Start of Exercise data

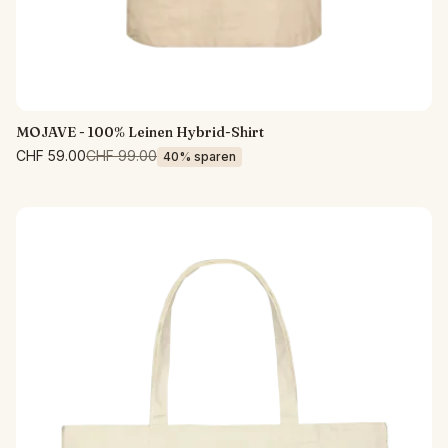
MOJAVE - 100% Leinen Hybrid-Shirt
CHF 59.00
CHF 99.00
40% sparen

End of Exercise data

**Task details**: Could you restate the material word for word, skipping any pictures it holds?

**Response for this exercise**:
MOJAVE - 100% Leinen Hybrid-Shirt
CHF 59.00
CHF 99.00
40% sparen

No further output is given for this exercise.